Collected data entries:
****************************************

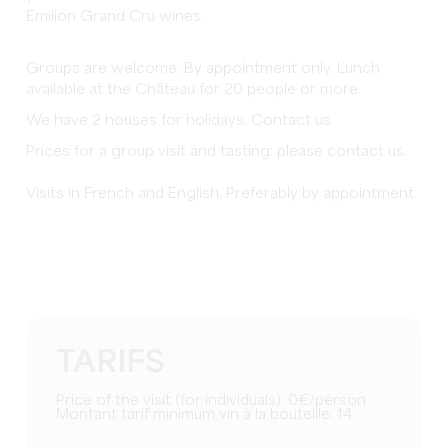
Emilion Grand Cru wines.
Groups are welcome. By appointment only. Lunch
available at the Château for 20 people or more.
We have 2 houses for holidays. Contact us.
Prices for a group visit and tasting: please contact us.
Visits in French and English. Preferably by appointment.
TARIFS
Price of the visit (for individuals): 0€/person
Montant tarif minimum vin à la bouteille: 14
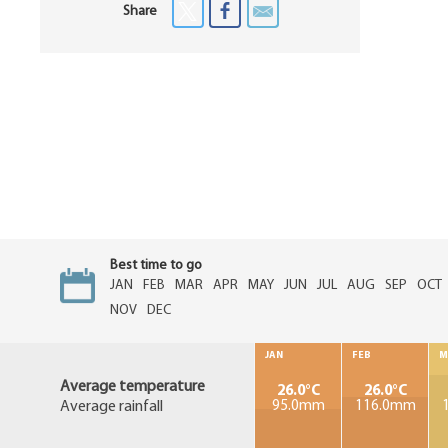
Share
Best time to go
JAN
FEB
MAR
APR
MAY
JUN
JUL
AUG
SEP
OCT
NOV
DEC
JAN
FEB
M
Average temperature
26.0°C
26.0°C
Average rainfall
95.0mm
116.0mm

****************************************

TRY IT: The answer should hold every entry exactly as given and no pictures at all.

TASK RESPONSE:
Emilion Grand Cru wines.
Groups are welcome. By appointment only. Lunch
available at the Château for 20 people or more.
We have 2 houses for holidays. Contact us.
Prices for a group visit and tasting: please contact us.
Visits in French and English. Preferably by appointment.
TARIFS
Price of the visit (for individuals): 0€/person
Montant tarif minimum vin à la bouteille: 14
Share
Best time to go
JAN
FEB
MAR
APR
MAY
JUN
JUL
AUG
SEP
OCT
NOV
DEC
JAN
FEB
M
Average temperature
26.0°C
26.0°C
Average rainfall
95.0mm
116.0mm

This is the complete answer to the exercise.